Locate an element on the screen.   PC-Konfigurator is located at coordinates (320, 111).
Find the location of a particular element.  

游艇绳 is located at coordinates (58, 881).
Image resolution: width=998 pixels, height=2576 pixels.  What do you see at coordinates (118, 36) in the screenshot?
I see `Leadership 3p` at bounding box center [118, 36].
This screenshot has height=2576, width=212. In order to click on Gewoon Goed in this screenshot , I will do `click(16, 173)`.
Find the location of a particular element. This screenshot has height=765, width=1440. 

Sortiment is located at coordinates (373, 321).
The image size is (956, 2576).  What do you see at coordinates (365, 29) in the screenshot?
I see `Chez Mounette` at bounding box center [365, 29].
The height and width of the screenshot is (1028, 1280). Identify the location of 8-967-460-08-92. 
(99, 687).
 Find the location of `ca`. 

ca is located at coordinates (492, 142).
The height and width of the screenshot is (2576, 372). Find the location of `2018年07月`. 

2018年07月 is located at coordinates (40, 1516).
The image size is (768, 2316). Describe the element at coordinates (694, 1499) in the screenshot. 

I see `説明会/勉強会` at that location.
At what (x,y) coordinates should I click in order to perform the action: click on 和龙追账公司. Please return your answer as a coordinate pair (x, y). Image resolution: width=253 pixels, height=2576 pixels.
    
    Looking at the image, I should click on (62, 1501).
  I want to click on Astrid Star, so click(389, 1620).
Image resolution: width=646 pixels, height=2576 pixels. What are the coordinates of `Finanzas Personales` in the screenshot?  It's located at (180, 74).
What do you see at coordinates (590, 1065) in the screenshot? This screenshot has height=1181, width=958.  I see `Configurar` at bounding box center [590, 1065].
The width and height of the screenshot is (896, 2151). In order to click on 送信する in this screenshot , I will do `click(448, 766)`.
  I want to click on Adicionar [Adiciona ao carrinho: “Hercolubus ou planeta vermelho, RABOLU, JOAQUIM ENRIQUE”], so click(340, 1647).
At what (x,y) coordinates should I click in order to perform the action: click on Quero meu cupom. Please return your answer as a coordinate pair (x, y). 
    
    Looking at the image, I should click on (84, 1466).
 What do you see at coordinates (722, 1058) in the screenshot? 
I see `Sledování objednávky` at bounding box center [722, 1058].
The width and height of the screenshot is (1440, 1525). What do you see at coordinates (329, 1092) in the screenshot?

------------------------------------------------

* [AIM OF THE TASK]
Set out exactly the run of lines that begins at the line holding "width=253 pixels, height=2576 pixels." and ends at the last line of the data.

* [RESULT]
At what (x,y) coordinates should I click in order to perform the action: click on 和龙追账公司. Please return your answer as a coordinate pair (x, y). Image resolution: width=253 pixels, height=2576 pixels.
    
    Looking at the image, I should click on (62, 1501).
  I want to click on Astrid Star, so click(389, 1620).
Image resolution: width=646 pixels, height=2576 pixels. What are the coordinates of `Finanzas Personales` in the screenshot?  It's located at (180, 74).
What do you see at coordinates (590, 1065) in the screenshot? This screenshot has height=1181, width=958.  I see `Configurar` at bounding box center [590, 1065].
The width and height of the screenshot is (896, 2151). In order to click on 送信する in this screenshot , I will do `click(448, 766)`.
  I want to click on Adicionar [Adiciona ao carrinho: “Hercolubus ou planeta vermelho, RABOLU, JOAQUIM ENRIQUE”], so click(340, 1647).
At what (x,y) coordinates should I click in order to perform the action: click on Quero meu cupom. Please return your answer as a coordinate pair (x, y). 
    
    Looking at the image, I should click on (84, 1466).
 What do you see at coordinates (722, 1058) in the screenshot? 
I see `Sledování objednávky` at bounding box center [722, 1058].
The width and height of the screenshot is (1440, 1525). What do you see at coordinates (329, 1092) in the screenshot?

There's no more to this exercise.